Data for this task:
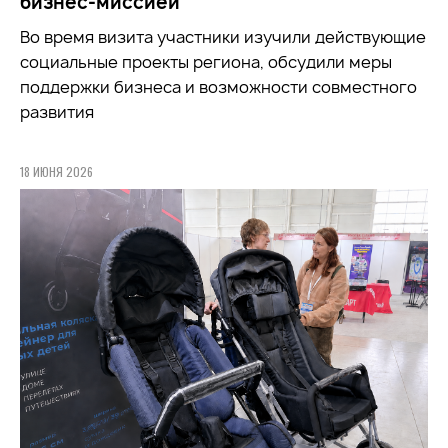
бизнес-миссией
Во время визита участники
изучили
действующие
социальные проекты региона, обсудили меры
поддержки бизнеса и возможности совместного
развития
18 ИЮНЯ 2026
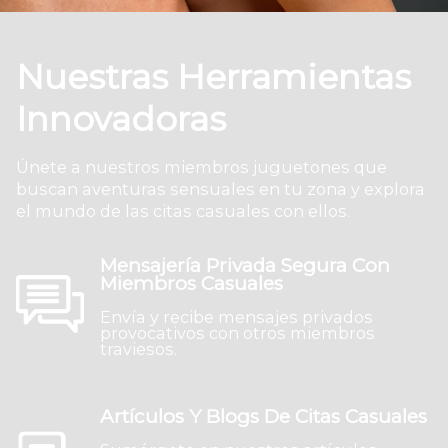
Nuestras Herramientas
Innovadoras
Únete a nuestros miembros juguetones que
buscan aventuras sensuales en tu zona y explora
el mundo de las citas casuales con ellos.
Mensajería Privada Segura Con
Miembros Casuales
Envía y recibe mensajes privados
provocativos con otros miembros
traviesos.
Artículos Y Blogs De Citas Casuales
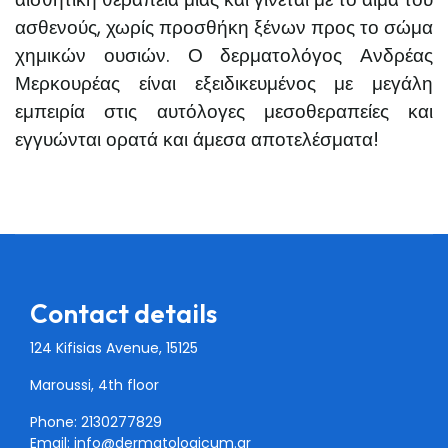
ασθενούς, χωρίς προσθήκη ξένων προς το σώμα
χημικών ουσιών. Ο δερματολόγος Ανδρέας
Μερκουρέας είναι εξειδικευμένος με μεγάλη
εμπειρία στις αυτόλογες μεσοθεραπείες και
εγγυώνται ορατά και άμεσα αποτελέσματα!
Contact details
124 Kifisias Avenue, 15125
Maroussi, 4th floor
Phone: 2130277829
Email:
info@dermatologicum.gr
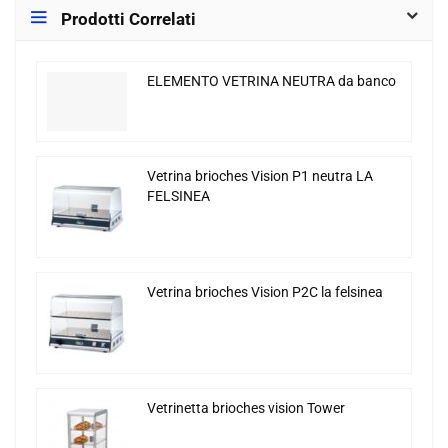
Prodotti Correlati
ELEMENTO VETRINA NEUTRA da banco
Vetrina brioches Vision P1 neutra LA
FELSINEA
Vetrina brioches Vision P2C la felsinea
Vetrinetta brioches vision Tower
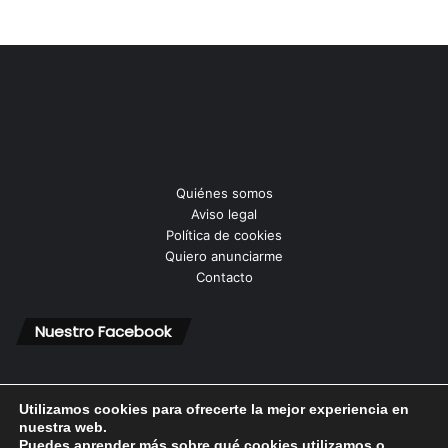
Quiénes somos
Aviso legal
Política de cookies
Quiero anunciarme
Contacto
Nuestro Facebook
Utilizamos cookies para ofrecerte la mejor experiencia en
nuestra web.
Puedes aprender más sobre qué cookies utilizamos o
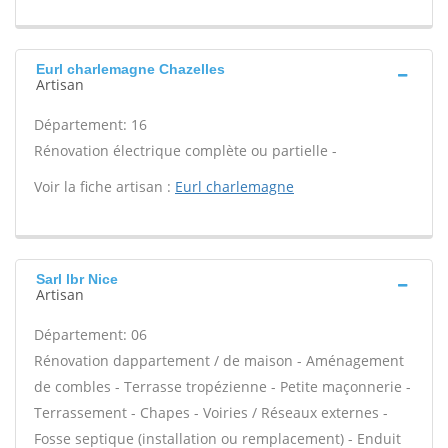
Eurl charlemagne Chazelles
Artisan
Département: 16
Rénovation électrique complète ou partielle -
Voir la fiche artisan :
Eurl charlemagne
Sarl lbr Nice
Artisan
Département: 06
Rénovation dappartement / de maison - Aménagement
de combles - Terrasse tropézienne - Petite maçonnerie -
Terrassement - Chapes - Voiries / Réseaux externes -
Fosse septique (installation ou remplacement) - Enduit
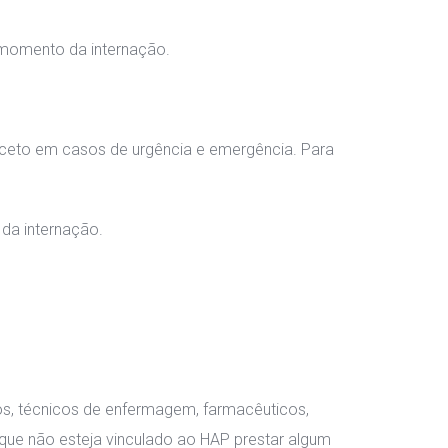
 momento da internação.
xceto em casos de urgência e emergência. Para 
da internação.
os, técnicos de enfermagem, farmacêuticos, 
l que não esteja vinculado ao HAP prestar algum 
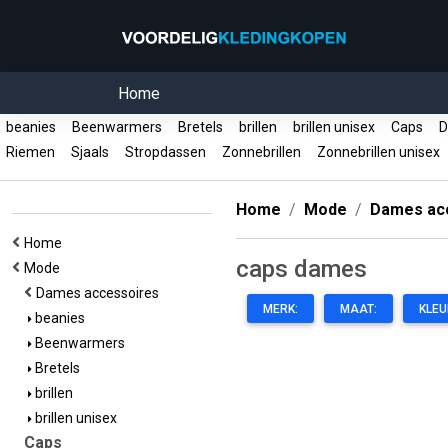
Home
beanies
Beenwarmers
Bretels
brillen
brillen unisex
Caps
D
Riemen
Sjaals
Stropdassen
Zonnebrillen
Zonnebrillen unisex
Home
Mode
Dames ac
Home
caps dames
Mode
Dames accessoires
MERK:
MAAT:
KLEU
beanies
Beenwarmers
Bretels
brillen
brillen unisex
Caps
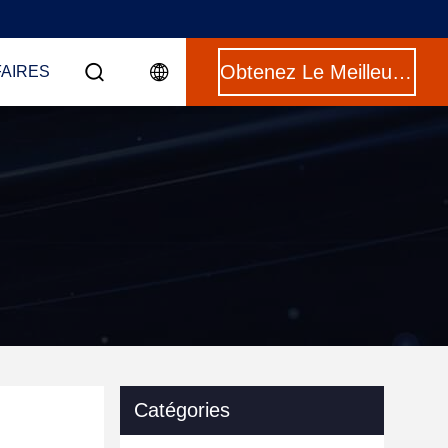
Obtenez Le Meilleur Prix
FAIRES
Catégories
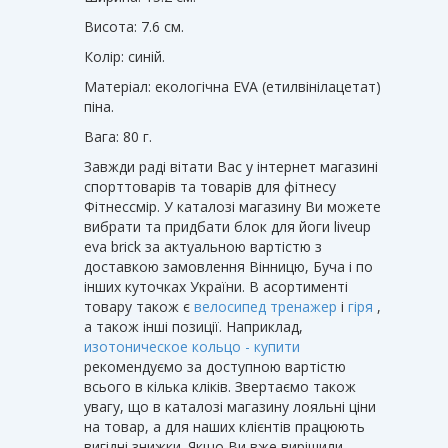
Висота: 7.6 см.
Колір: синій.
Матеріал: екологічна EVA (етилвінілацетат)
піна.
Вага: 80 г.
Завжди раді вітати Вас у інтернет магазині
спорттоварів та товарів для фітнесу
Фітнессмір. У каталозі магазину Ви можете
вибрати та придбати блок для йоги liveup
eva brick за актуальною вартістю з
доставкою замовлення Вінницю, Буча і по
інших куточках України. В асортименті
товару також є
велосипед тренажер
і
гіря
,
а також інші позиції. Наприклад,
изотоническое кольцо - купити
рекомендуємо за доступною вартістю
всього в кілька кліків. Звертаємо також
увагу, що в каталозі магазину лояльні ціни
на товар, а для наших клієнтів працюють
вигідні знижки. Якщо Ви вже вирішили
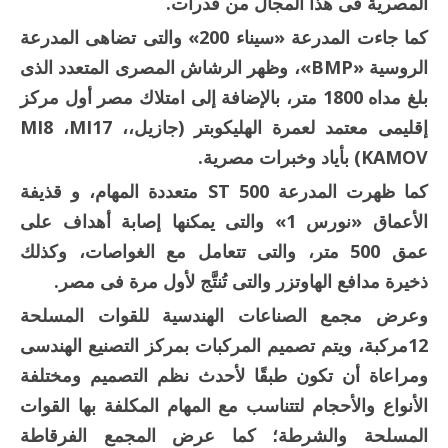
المصرية فى هذا المجال من قدرات.
كما جاءت المدرعة «سيناء 200» والتى تضاهى المدرعة
الروسية «BMP»، وظهر الرشاش المصرى المتعدد الذى
بلغ مداه 1800 متر، بالإضافة إلى امتلاك مصر أول مركز
إقليمى معتمد لعمرة الهليكوبتر (جازيل،MI8 ،MI17 ،
KAMOV) بأياد وخبرات مصرية.
كما ظهرت المدرعة ST 500 متعددة المهام، و قذيفة
الأعماق «نورس 1» والتى يمكنها إصابة أهداف على
عمق 500 متر، والتى تتعامل مع الغواصات، وكذلك
ذخيرة مدافع الهاوتزر والتى تُنتَّج لأول مرة فى مصر.
وعرض مجمع الصناعات الهندسية للقوات المسلحة
12مركبة، ويتم تصميم المركبات بمركز التصنيع الهندسى
ومراعاة أن تكون طبقًا لأحدث نظم التصميم ومختلفة
الأنواع والأحجام لتتناسب مع المهام المكلفة بها القوات
المسلحة والشرطة؛ كما عرض المجمع الفرقاطة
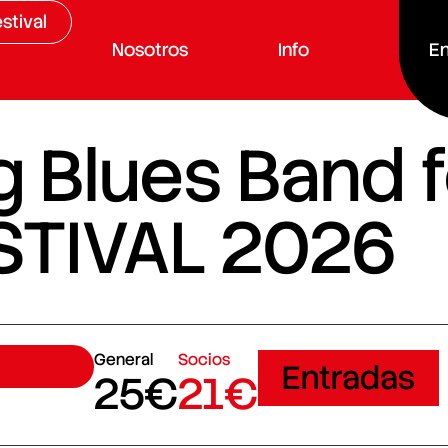
stival
Nosotros
Info
En
g Blues Band f
STIVAL 2026
General
Socios
Entradas
25€
21€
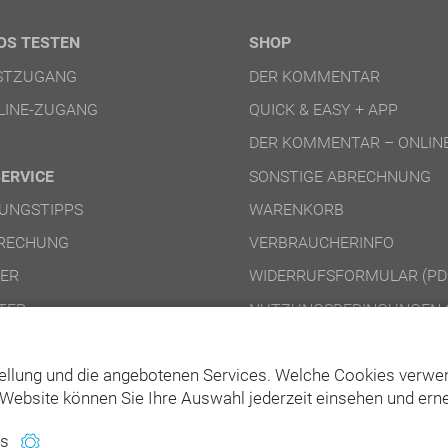
OS TESTEN
SHOP
ESTZUGANG
DER KOMMENTAR
LINE-ZUGANG
QUICK & EASY + APP
DER KOMMENTAR – ONLIN
SERVICE
SONSTIGE ABRECHNUNG
UNGSTIPPS
WARENKORB
RECHUNG
VERBRAUCHERINFO
NER
WIDERRUFSFORMULAR (PD
TER
NUTZUNGSBEDINGUNGEN 
NUTZUNGSBEDINGUNGEN 
ellung und die angebotenen Services. Welche Cookies verwen
Website können Sie Ihre Auswahl jederzeit einsehen und erne
es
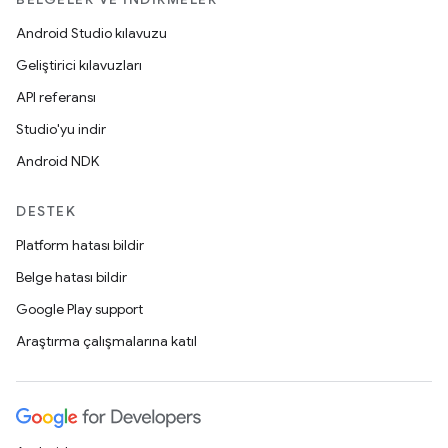
Android Studio kılavuzu
Geliştirici kılavuzları
API referansı
Studio'yu indir
Android NDK
DESTEK
Platform hatası bildir
Belge hatası bildir
Google Play support
Araştırma çalışmalarına katıl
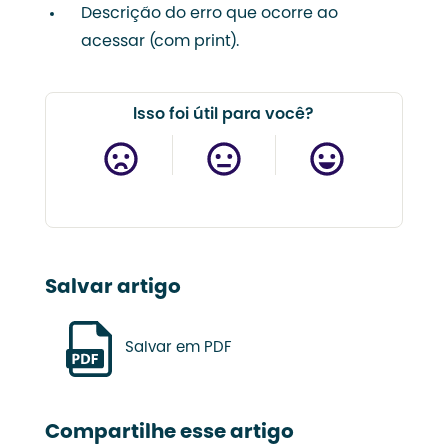
Descrição do erro que ocorre ao
acessar (com print).
Isso foi útil para você?
Salvar artigo
Salvar em PDF
Compartilhe esse artigo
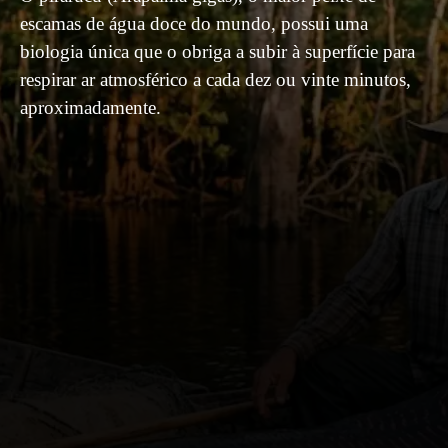
escamas de água doce do mundo, possui uma
biologia única que o obriga a subir à superfície para
respirar ar atmosférico a cada dez ou vinte minutos,
aproximadamente.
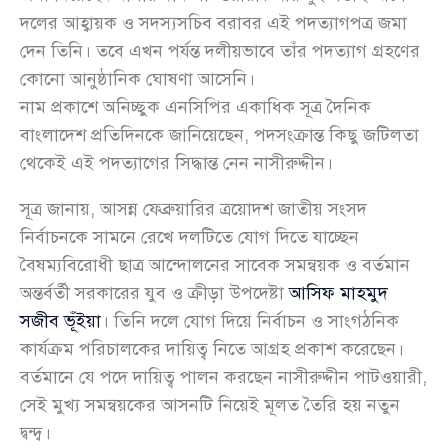
দলের আহ্বায়ক ও সদস্যসচিব বরাবর এই পদত্যাগপত্র জমা
দেন তিনি। তবে এখন পর্যন্ত দলীয়ভাবে তাঁর পদত্যাগ গ্রহণের
কোনো আনুষ্ঠানিক ঘোষণা আসেনি।
নাম প্রকাশে অনিচ্ছুক এনসিপির একাধিক সূত্র দৈনিক
বাংলাদেশ প্রতিদিনকে জানিয়েছেন, পদসংক্রান্ত কিছু জটিলতা
থেকেই এই পদত্যাগের সিদ্ধান্ত নেন নাসীরুদ্দীন।
সূত্র জানায়, আসন্ন ফেব্রুয়ারির ত্রয়োদশ জাতীয় সংসদ
নির্বাচনকে সামনে রেখে দলটিতে যোগ দিতে যাচ্ছেন
বৈষম্যবিরোধী ছাত্র আন্দোলনের সাবেক সমন্বয়ক ও বর্তমান
অন্তর্বর্তী সরকারের যুব ও ক্রীড়া উপদেষ্টা
আসিফ মাহমুদ
সজীব ভূঁইয়া
। তিনি দলে যোগ দিয়ে নির্বাচন ও সাংগঠনিক
কার্যক্রম পরিচালকের দায়িত্ব নিতে আগ্রহ প্রকাশ করেছেন।
বর্তমানে যে পদে দায়িত্ব পালন করছেন নাসীরুদ্দীন পাটওয়ারী,
সেই মুখ্য সমন্বয়কের আসনটি নিয়েই মূলত তৈরি হয় নতুন
দ্বন্দ্ব।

Task goal: Write out the whole listing exactly, and drop the pictures.

Written solution:
бизнес-миссией
Во время визита участники
изучили
действующие
социальные проекты региона, обсудили меры
поддержки бизнеса и возможности совместного
развития
18 ИЮНЯ 2026
Nuestras Herramientas
Innovadoras
Únete a nuestros miembros juguetones que
buscan aventuras sensuales en tu zona y explora
el mundo de las citas casuales con ellos.
Mensajería Privada Segura Con
Miembros Casuales
Envía y recibe mensajes privados
provocativos con otros miembros
traviesos.
Artículos Y Blogs De Citas Casuales
ασθενούς, χωρίς προσθήκη ξένων προς το σώμα
χημικών ουσιών. Ο δερματολόγος Ανδρέας
Μερκουρέας είναι εξειδικευμένος με μεγάλη
εμπειρία στις αυτόλογες μεσοθεραπείες και
εγγυώνται ορατά και άμεσα αποτελέσματα!
Contact details
124 Kifisias Avenue, 15125
Maroussi, 4th floor
Phone: 2130277829
Email:
info@dermatologicum.gr
Prodotti Correlati
ELEMENTO VETRINA NEUTRA da banco
Vetrina brioches Vision P1 neutra LA
FELSINEA
Vetrina brioches Vision P2C la felsinea
Vetrinetta brioches vision Tower
Quiénes somos
Aviso legal
Política de cookies
Quiero anunciarme
Contacto
Nuestro Facebook
Utilizamos cookies para ofrecerte la mejor experiencia en
nuestra web.
Puedes aprender más sobre qué cookies utilizamos o
Eurl charlemagne Chazelles
Artisan
Département: 16
Rénovation électrique complète ou partielle -
Voir la fiche artisan :
Eurl charlemagne
Sarl lbr Nice
Artisan
Département: 06
Rénovation dappartement / de maison - Aménagement
de combles - Terrasse tropézienne - Petite maçonnerie -
Terrassement - Chapes - Voiries / Réseaux externes -
Fosse septique (installation ou remplacement) - Enduit
 momento da internação.
xceto em casos de urgência e emergência. Para 
da internação.
os, técnicos de enfermagem, farmacêuticos, 
l que não esteja vinculado ao HAP prestar algum 
Home
beanies
Beenwarmers
Bretels
brillen
brillen unisex
Caps
D
Riemen
Sjaals
Stropdassen
Zonnebrillen
Zonnebrillen unisex
Home
Mode
Dames ac
Home
caps dames
Mode
Dames accessoires
MERK:
MAAT:
KLEU
beanies
Beenwarmers
Bretels
brillen
brillen unisex
Caps
Obtenez Le Meilleur Prix
FAIRES
Catégories
Висота: 7.6 см.
Колір: синій.
Матеріал: екологічна EVA (етилвінілацетат)
піна.
Вага: 80 г.
Завжди раді вітати Вас у інтернет магазині
спорттоварів та товарів для фітнесу
Фітнессмір. У каталозі магазину Ви можете
вибрати та придбати блок для йоги liveup
eva brick за актуальною вартістю з
доставкою замовлення Вінницю, Буча і по
інших куточках України. В асортименті
товару також є
велосипед тренажер
і
гіря
,
а також інші позиції. Наприклад,
изотоническое кольцо - купити
рекомендуємо за доступною вартістю
всього в кілька кліків. Звертаємо також
увагу, що в каталозі магазину лояльні ціни
на товар, а для наших клієнтів працюють
вигідні знижки. Якщо Ви вже вирішили
المصرية فى هذا المجال من قدرات.
كما جاءت المدرعة «سيناء 200» والتى تضاهى المدرعة
الروسية «BMP»، وظهر الرشاش المصرى المتعدد الذى
بلغ مداه 1800 متر، بالإضافة إلى امتلاك مصر أول مركز
إقليمى معتمد لعمرة الهليكوبتر (جازيل،MI8 ،MI17 ،
KAMOV) بأياد وخبرات مصرية.
كما ظهرت المدرعة ST 500 متعددة المهام، و قذيفة
الأعماق «نورس 1» والتى يمكنها إصابة أهداف على
عمق 500 متر، والتى تتعامل مع الغواصات، وكذلك
ذخيرة مدافع الهاوتزر والتى تُنتَّج لأول مرة فى مصر.
وعرض مجمع الصناعات الهندسية للقوات المسلحة
12مركبة، ويتم تصميم المركبات بمركز التصنيع الهندسى
ومراعاة أن تكون طبقًا لأحدث نظم التصميم ومختلفة
الأنواع والأحجام لتتناسب مع المهام المكلفة بها القوات
المسلحة والشرطة؛ كما عرض المجمع الفرقاطة
stival
Nosotros
Info
En
g Blues Band f
STIVAL 2026
General
Socios
Entradas
25€
21€
OS TESTEN
SHOP
ESTZUGANG
DER KOMMENTAR
LINE-ZUGANG
QUICK & EASY + APP
DER KOMMENTAR – ONLIN
SERVICE
SONSTIGE ABRECHNUNG
UNGSTIPPS
WARENKORB
RECHUNG
VERBRAUCHERINFO
NER
WIDERRUFSFORMULAR (PD
TER
NUTZUNGSBEDINGUNGEN 
NUTZUNGSBEDINGUNGEN 
ellung und die angebotenen Services. Welche Cookies verwen
Website können Sie Ihre Auswahl jederzeit einsehen und erne
es
Android Studio kılavuzu
Geliştirici kılavuzları
API referansı
Studio'yu indir
Android NDK
DESTEK
Platform hatası bildir
Belge hatası bildir
Google Play support
Araştırma çalışmalarına katıl
Descrição do erro que ocorre ao
acessar (com print).
Isso foi útil para você?
Salvar artigo
Salvar em PDF
Compartilhe esse artigo
escamas de água doce do mundo, possui uma
biologia única que o obriga a subir à superfície para
respirar ar atmosférico a cada dez ou vinte minutos,
aproximadamente.
দলের আহ্বায়ক ও সদস্যসচিব বরাবর এই পদত্যাগপত্র জমা
দেন তিনি। তবে এখন পর্যন্ত দলীয়ভাবে তাঁর পদত্যাগ গ্রহণের
কোনো আনুষ্ঠানিক ঘোষণা আসেনি।
নাম প্রকাশে অনিচ্ছুক এনসিপির একাধিক সূত্র দৈনিক
বাংলাদেশ প্রতিদিনকে জানিয়েছেন, পদসংক্রান্ত কিছু জটিলতা
থেকেই এই পদত্যাগের সিদ্ধান্ত নেন নাসীরুদ্দীন।
সূত্র জানায়, আসন্ন ফেব্রুয়ারির ত্রয়োদশ জাতীয় সংসদ
নির্বাচনকে সামনে রেখে দলটিতে যোগ দিতে যাচ্ছেন
বৈষম্যবিরোধী ছাত্র আন্দোলনের সাবেক সমন্বয়ক ও বর্তমান
অন্তর্বর্তী সরকারের যুব ও ক্রীড়া উপদেষ্টা
আসিফ মাহমুদ
সজীব ভূঁইয়া
। তিনি দলে যোগ দিয়ে নির্বাচন ও সাংগঠনিক
কার্যক্রম পরিচালকের দায়িত্ব নিতে আগ্রহ প্রকাশ করেছেন।
বর্তমানে যে পদে দায়িত্ব পালন করছেন নাসীরুদ্দীন পাটওয়ারী,
সেই মুখ্য সমন্বয়কের আসনটি নিয়েই মূলত তৈরি হয় নতুন
দ্বন্দ্ব।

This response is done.